I wonder if this current tactic could be used in a careful balance which allowed the Philippines to have more positive discussions with China without losing the benefit of the Mutual Defence Treaty with the U.S. .


----------



## M.C.A. (Feb 24, 2013)

The exchange rate seems to improve with every off the cuff word against the US ... but I had a dream years ago that I might need to exit through the US Embassy and it looked like a very bad event was happening, my dream seemed to show huge unrest. 

There couldn't be two more opposites when it comes to politics between the US Administration and the Philippine and so much time to make things worse before a new US Administration change in January.


----------



## esv1226 (Mar 13, 2014)

I think Duterte simply wants to appear tough. He wants to save face with locals and does not know how to respond to US criticism. I think the White House response - down play it - is spot on.


----------



## Asian Spirit (Mar 1, 2010)

EuroBob said:


> I wonder if this current tactic could be used in a careful balance which allowed the Philippines to have more positive discussions with China without losing the benefit of the Mutual Defense Treaty with the U.S. .

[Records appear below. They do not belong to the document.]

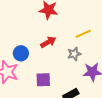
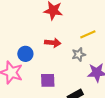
red arrow: (48, 42) -> (53, 43), turned 35

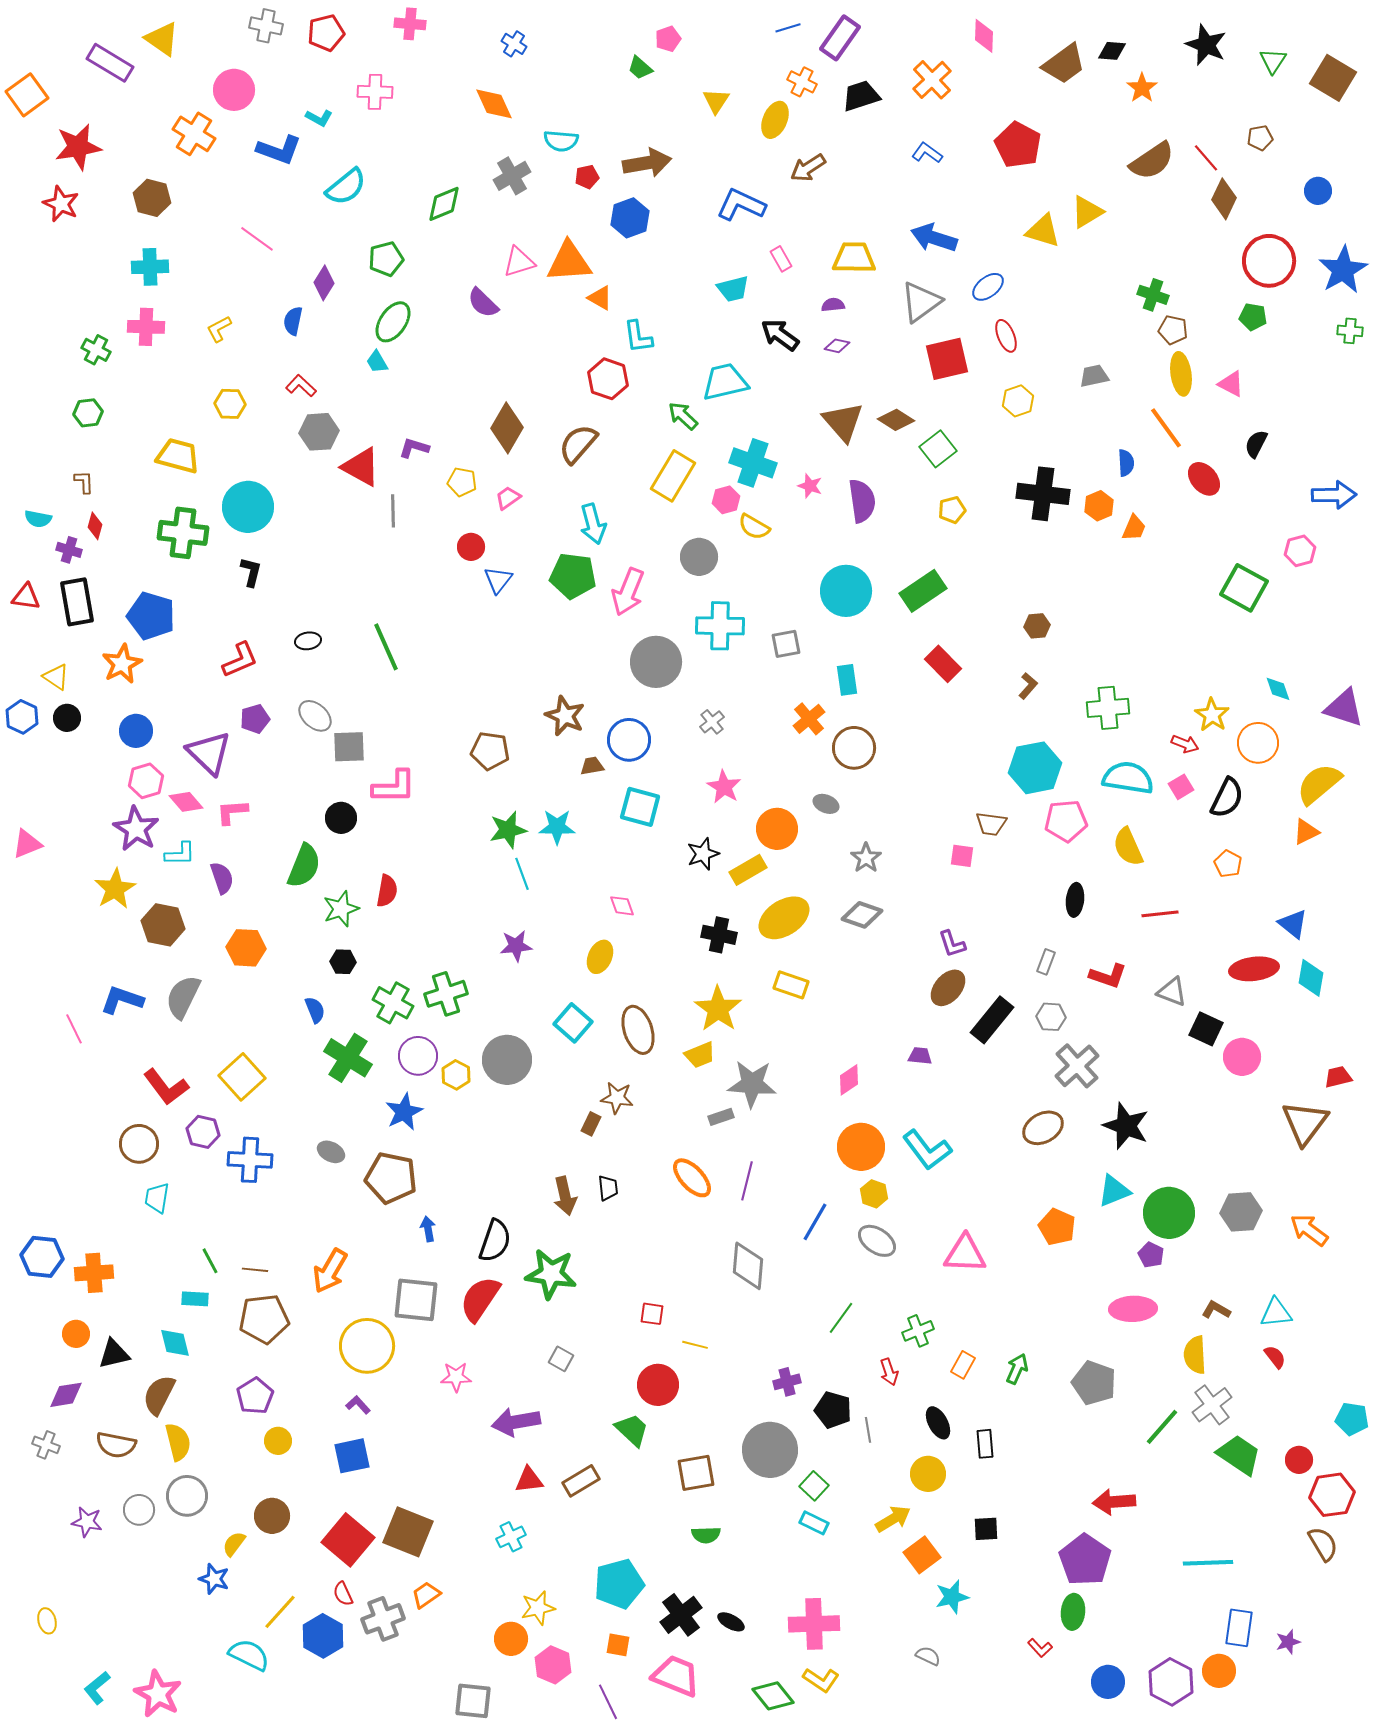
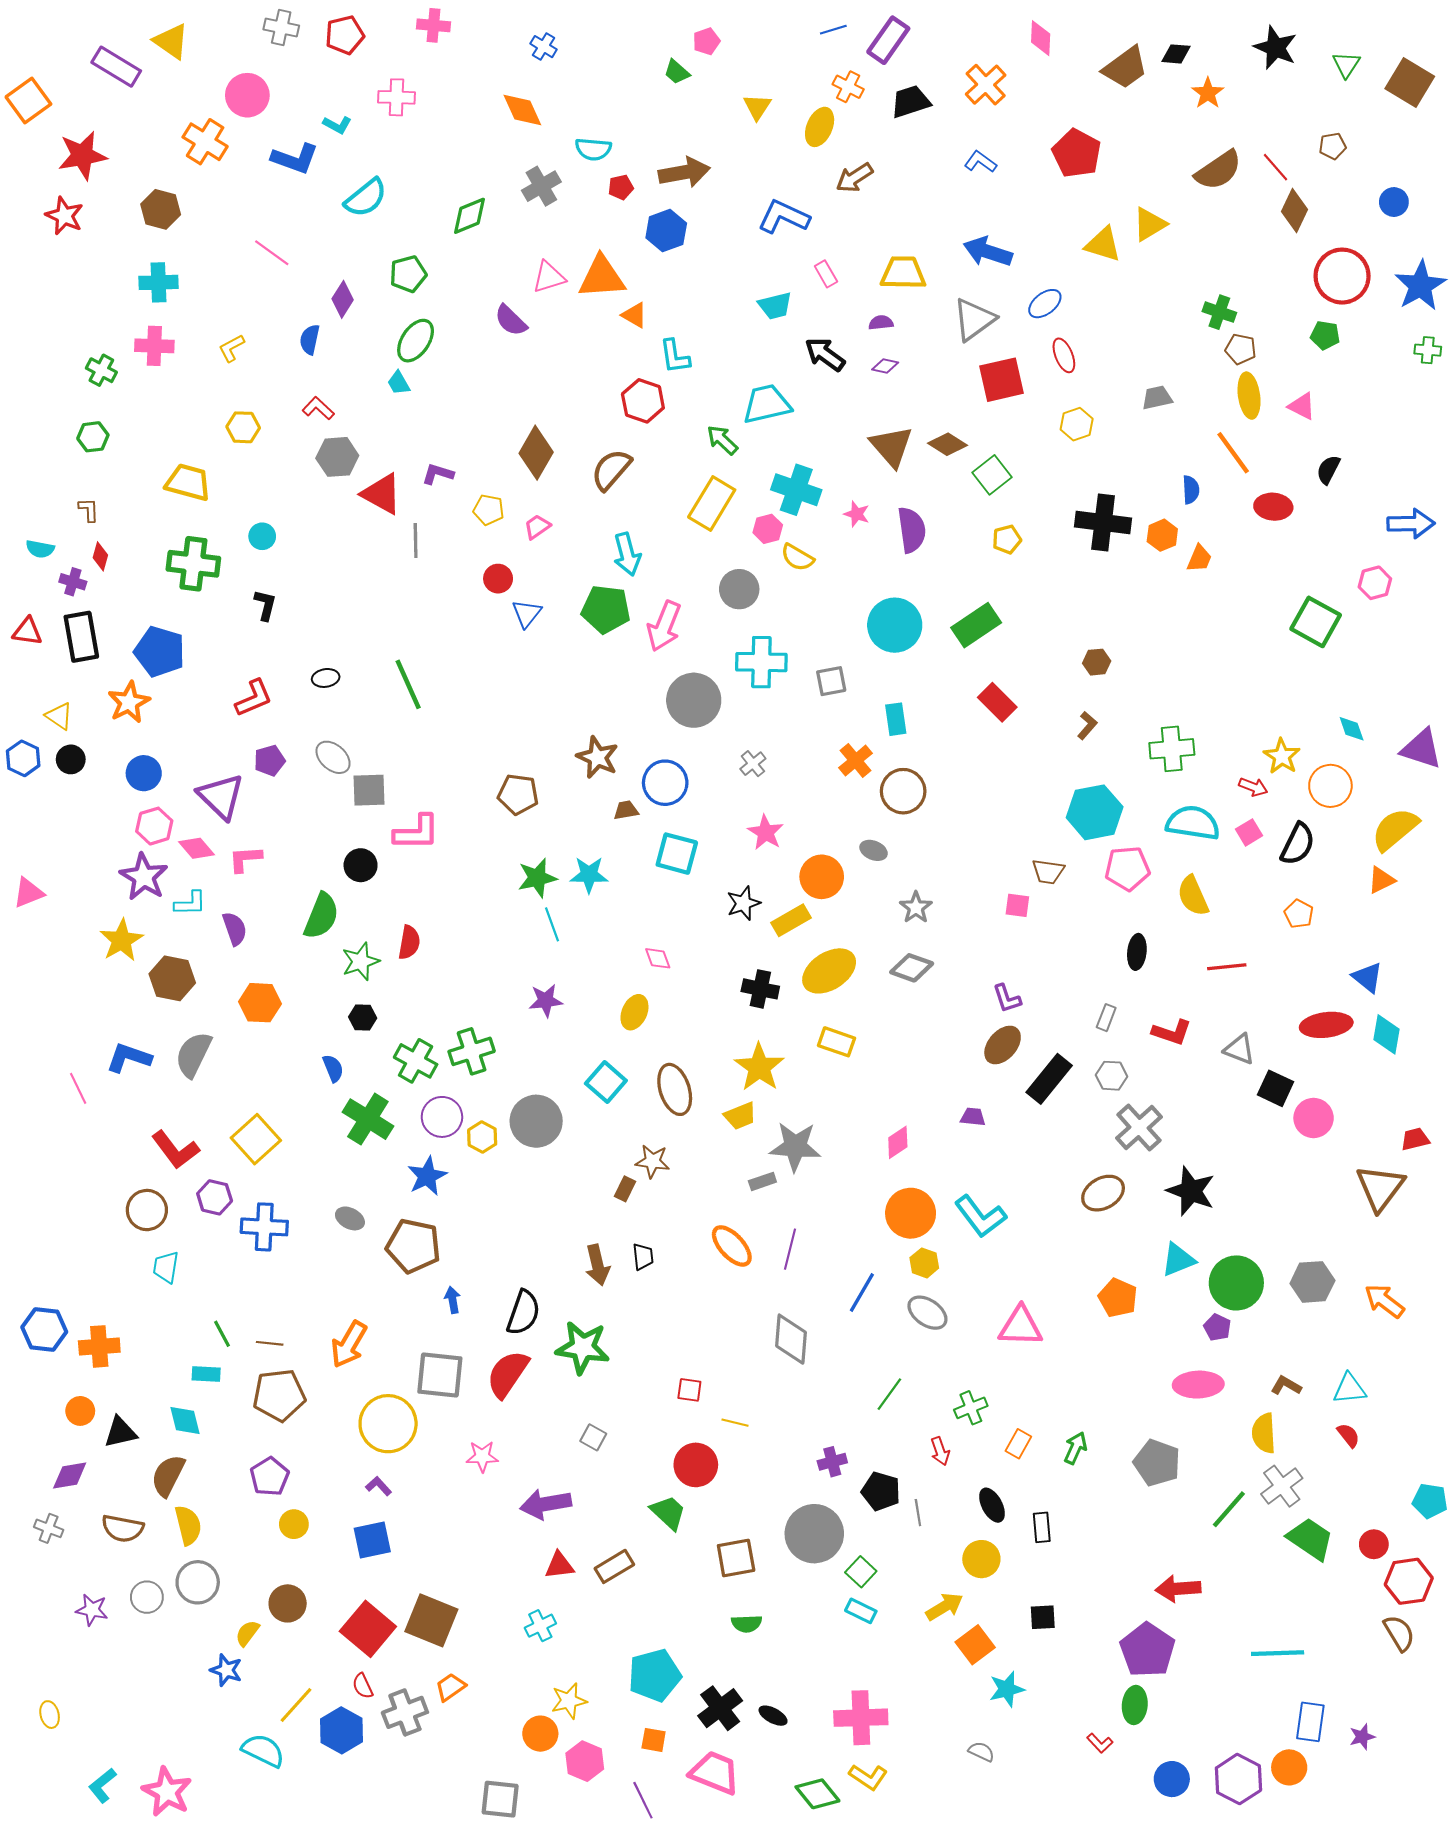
red ellipse: (1204, 479) -> (1273, 507), turned -44
cyan circle: (248, 507) -> (262, 536), size x0.5

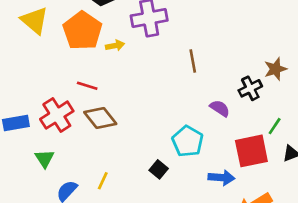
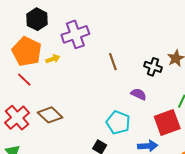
red line: (87, 86) -> (24, 80), moved, turned 35
black cross: (250, 88) -> (153, 67), moved, turned -36

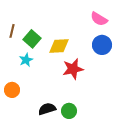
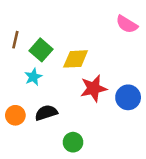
blue circle: (102, 45) -> (128, 97), moved
black semicircle: (47, 109) -> (46, 113), moved
green circle: (69, 111) -> (73, 142), moved

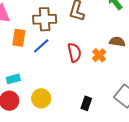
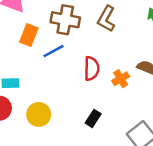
black rectangle: (86, 103) -> (93, 118), moved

China probably thinks it will be easy to get the best deal out of whatever happens dealing with this president. At the same time, I think China will cooperate and play along but only as long as they think they are getting the upper hand.
If nothing else, we are getting a front row seat watching real world politics work and how it plays out.


----------



## EuroBob (Feb 23, 2015)

Jet Lag said:


> China probably thinks it will be easy to get the best deal out of whatever happens dealing with this president. At the same time, I think China will cooperate and play along but only as long as they think they are getting the upper hand.
> If nothing else, we are getting a front row seat watching real world politics work and how it plays out.


Agreed.
I see the huge resource benefit which China is able to claim if they occupy the locations of dispute.
The only way China would relinquish the locations would be to either be denied the benefit 
or if the benefits became outweighed by costs.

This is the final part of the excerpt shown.